VIDEO - Public Witness, Reflection, and Prayer

 

On Monday, June 8th at 1pm, the clergy and leaders from the Monroe and Rochester Districts of the Episcopal Diocese of Rochester gathered on the steps of The Episcopal Church of St. Luke and St. Simon Cyrene.  The gathering in downtown Rochester was a public witness, reflection, and prayer, in response to the death of George Floyd.

You can watch the gathering HERE

Here is a statement from our clergy:

We, the Episcopal Diocese of Rochester, New York, joined by members of the Evangelical Lutheran Church of America, gather in the sacred memory of George Floyd and of countless other people of color who have been brutalized, imprisoned, and murdered. But we do not gather simply to remember and to honor. Today, those of us with white bodies renew our commitment to advocate for, defend, and protect those of us with black or brown bodies. 

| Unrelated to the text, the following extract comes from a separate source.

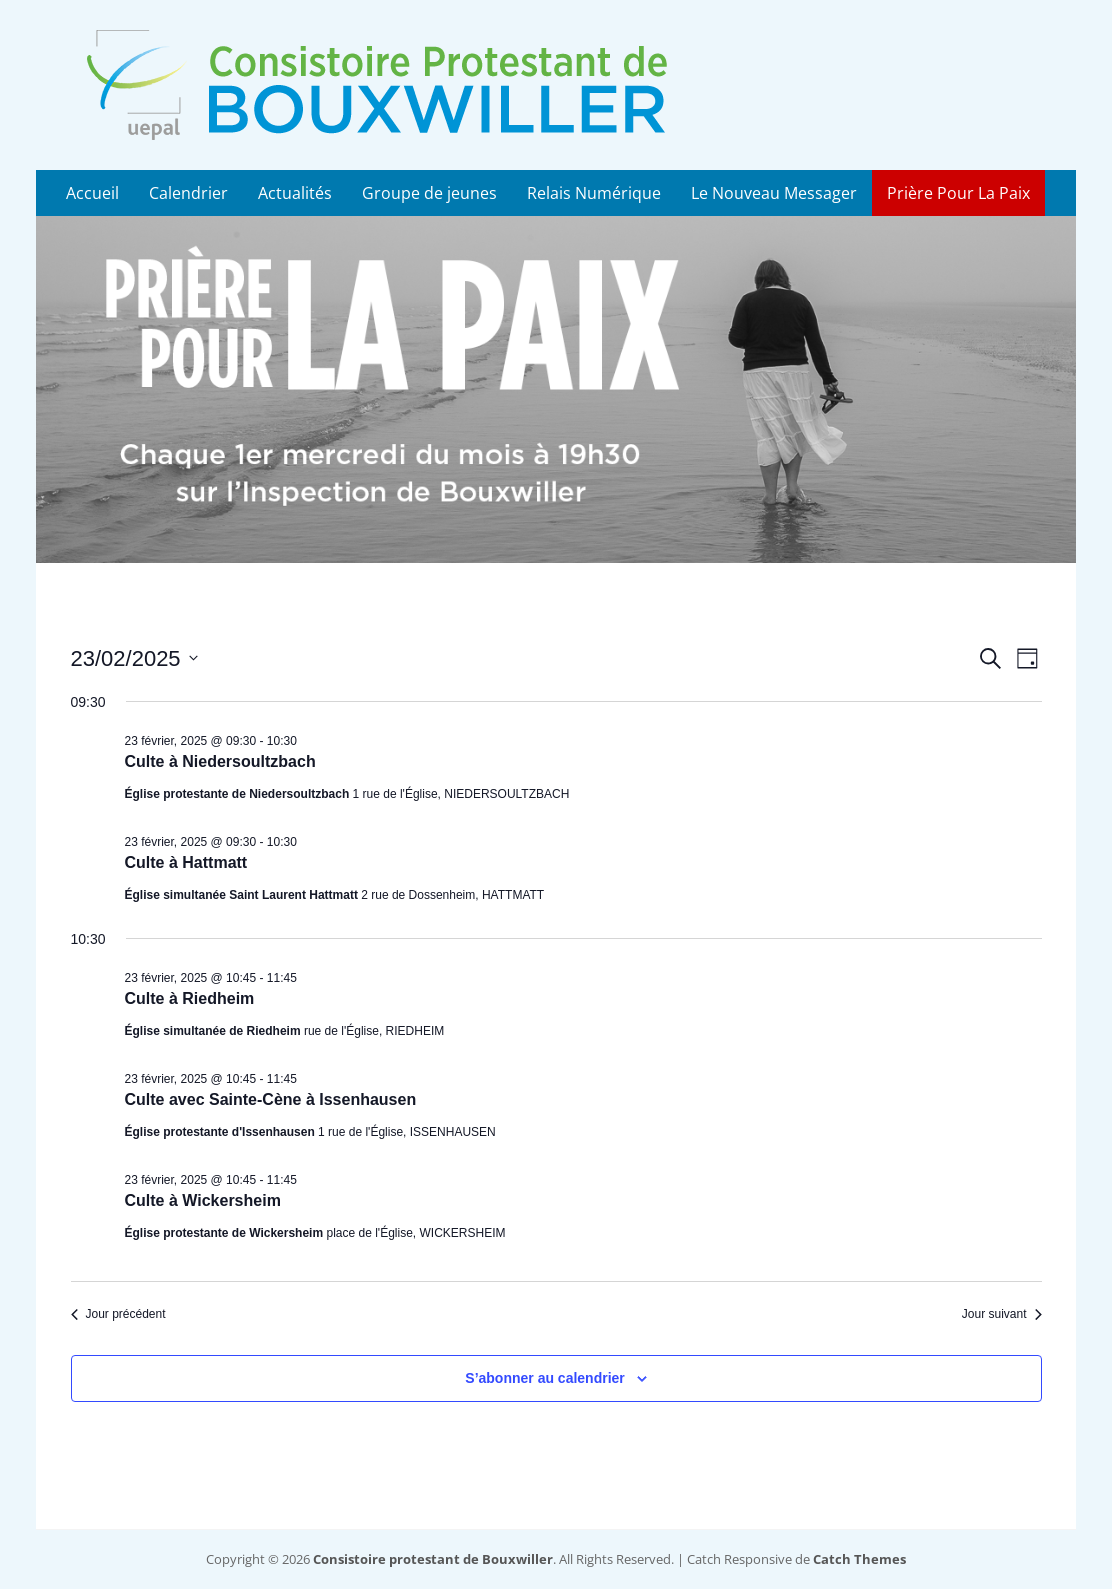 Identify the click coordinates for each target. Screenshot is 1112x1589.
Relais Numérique (594, 193)
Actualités (295, 193)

We gather in front of the Episcopal Church of St. Luke and St. Simon Cyrene to proclaim the two great commandments of Jesus, the commandments that the great leaders of our country have sought to follow, and which form the highest calling of our Church: to love the Lord our God with all our hearts, souls, minds and strength, and to love our neighbor as ourselves. We gather in deep sorrow, God’s and our own, that the leader of our nation desecrated these commandments by using military violence to forge a path to get to a church and pose with a bible before the media.  We gather to denounce the increasing militarization of our police departments, and our government’s use of military violence against its own citizens. We gather to call for an end to the violence. 

We gather today as a Church to proclaim ourselves first and foremost repentant. We gather in deep sorrow, God’s and our own, that we, the church, have desecrated the two great commandments. 

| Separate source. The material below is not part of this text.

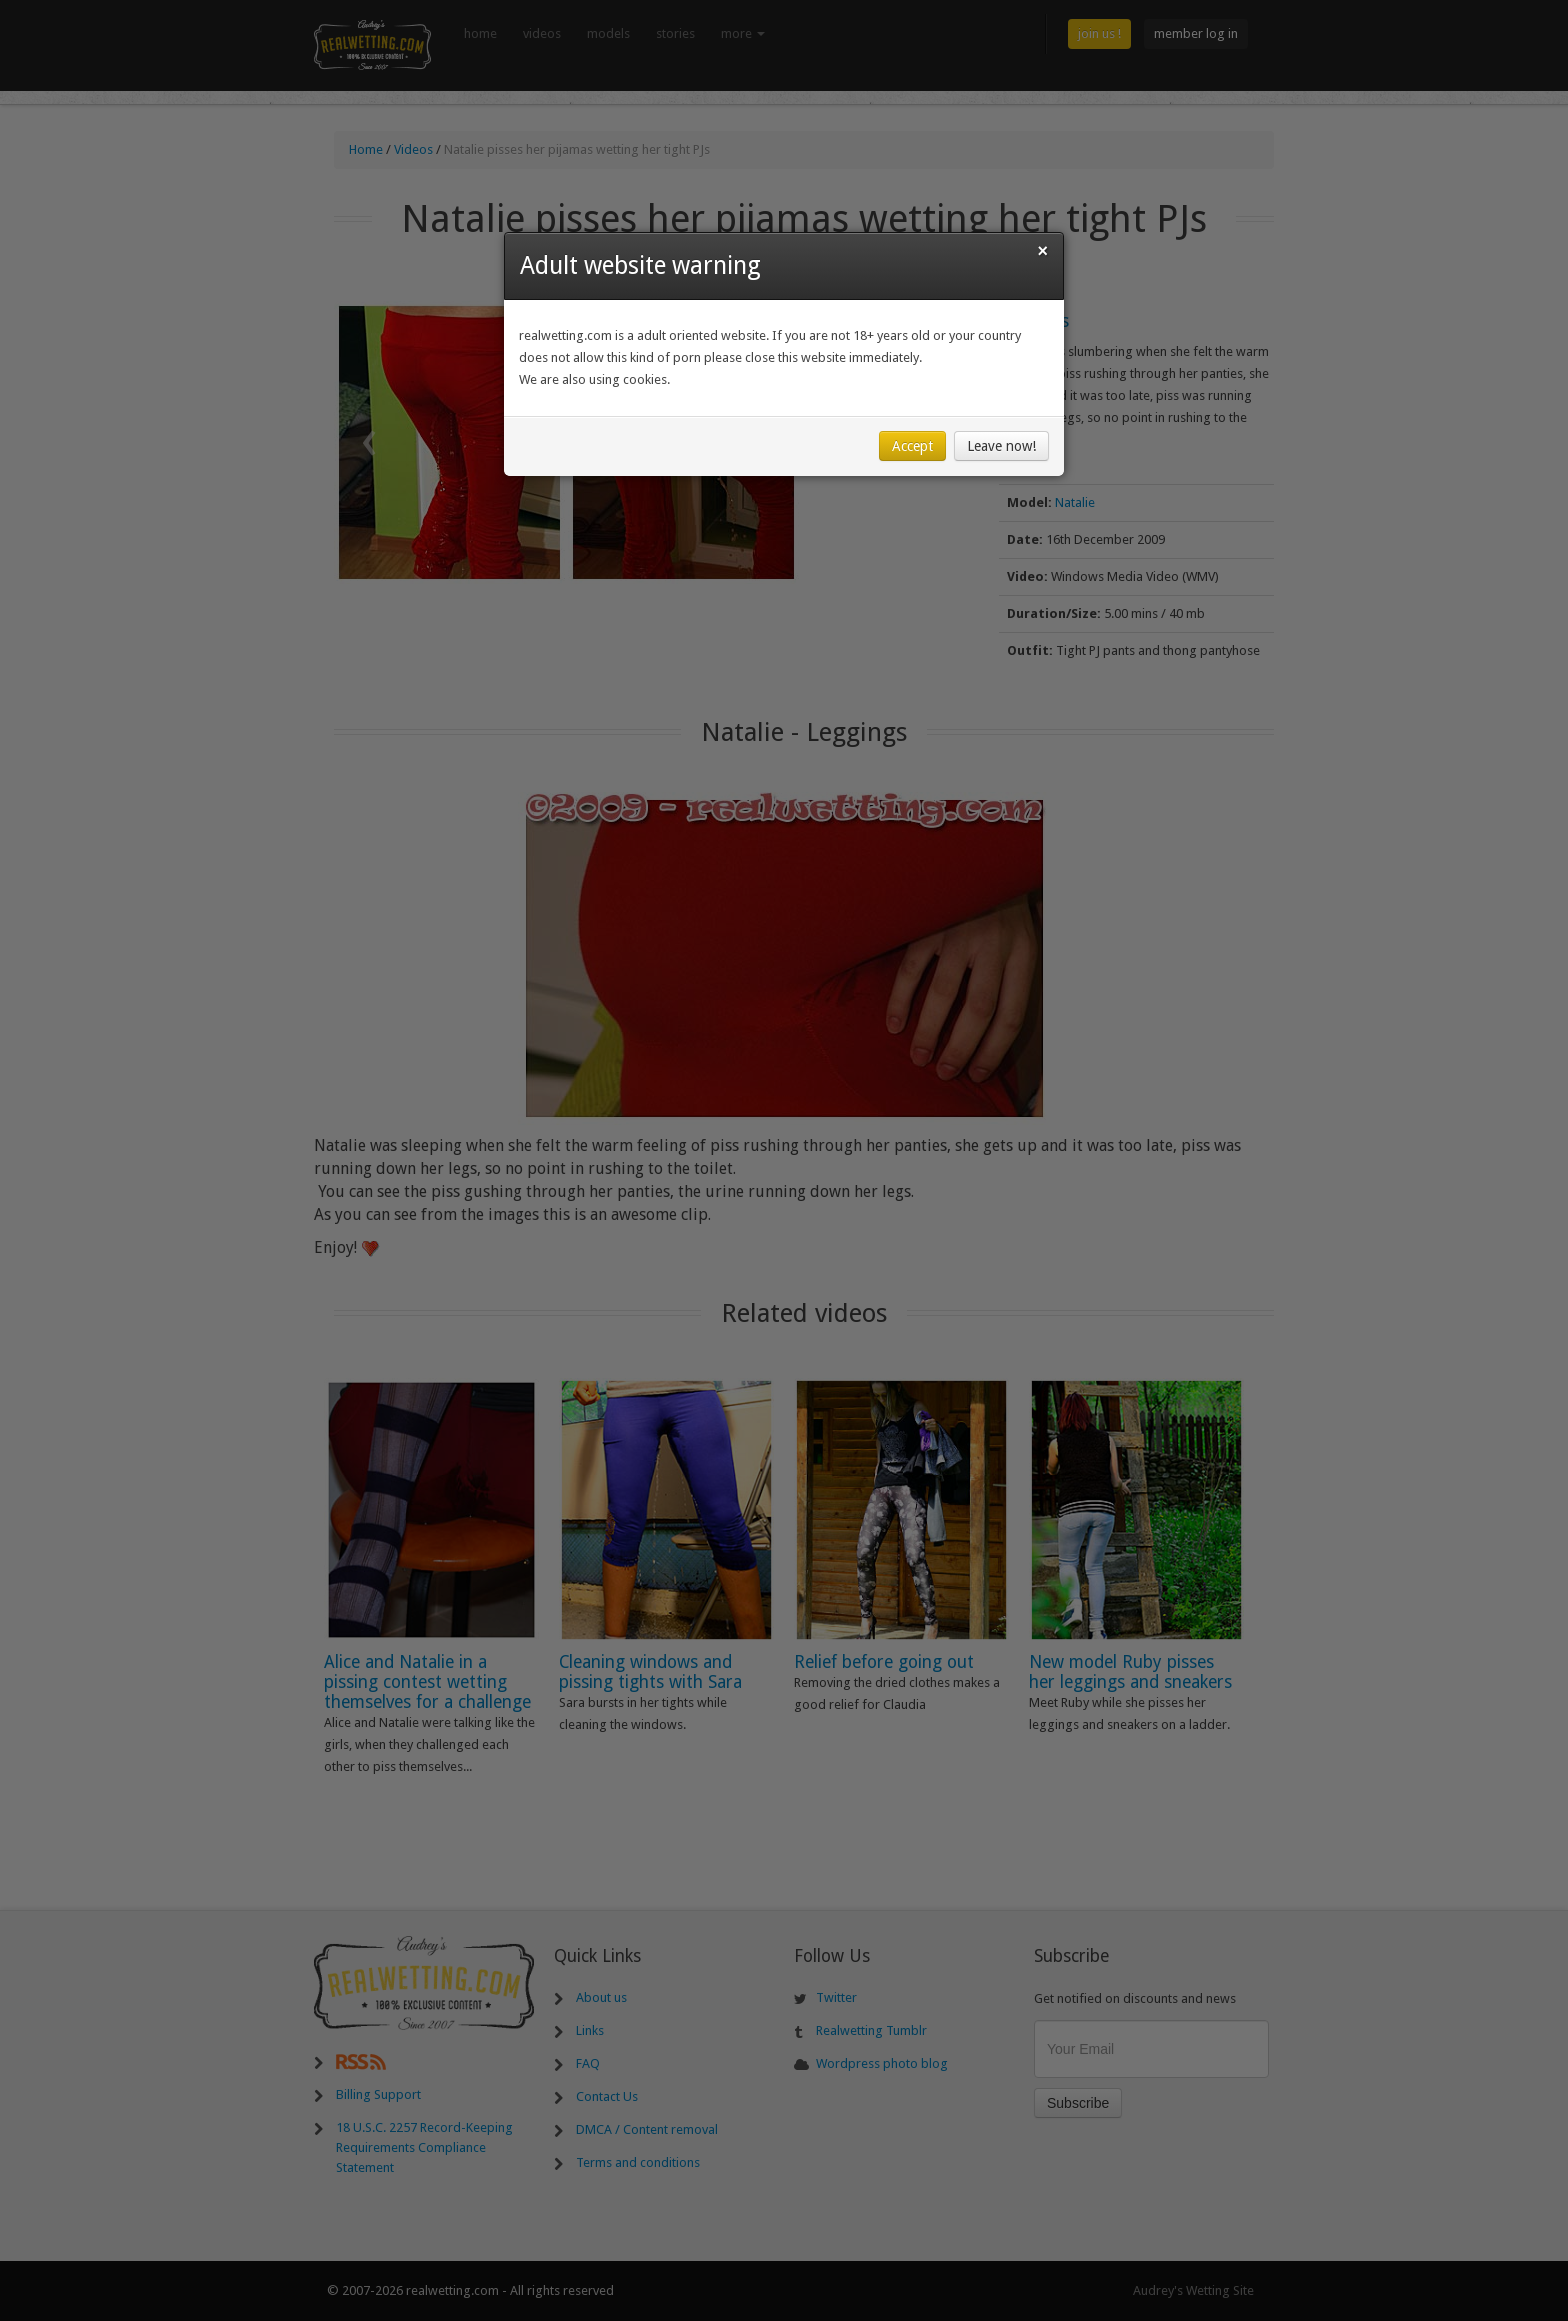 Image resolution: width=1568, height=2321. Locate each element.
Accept (912, 446)
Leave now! (1001, 446)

The Episcopal Church, its clergy and its members -- we are among those who have benefited from the violence done to black and brown bodies at this nation’s conception and the systemic racism upon which this country was founded: violence and racial injustices that have plagued us ever since. Today, we publicly confess our complicity in the sin of racism and the reign of white supremacy. We call on our government to do the same. 

Today, we re-commit our ministry and our lives to becoming the church God calls us to be: unwavering followers Jesus, healers of the nations, and repairers of the breach.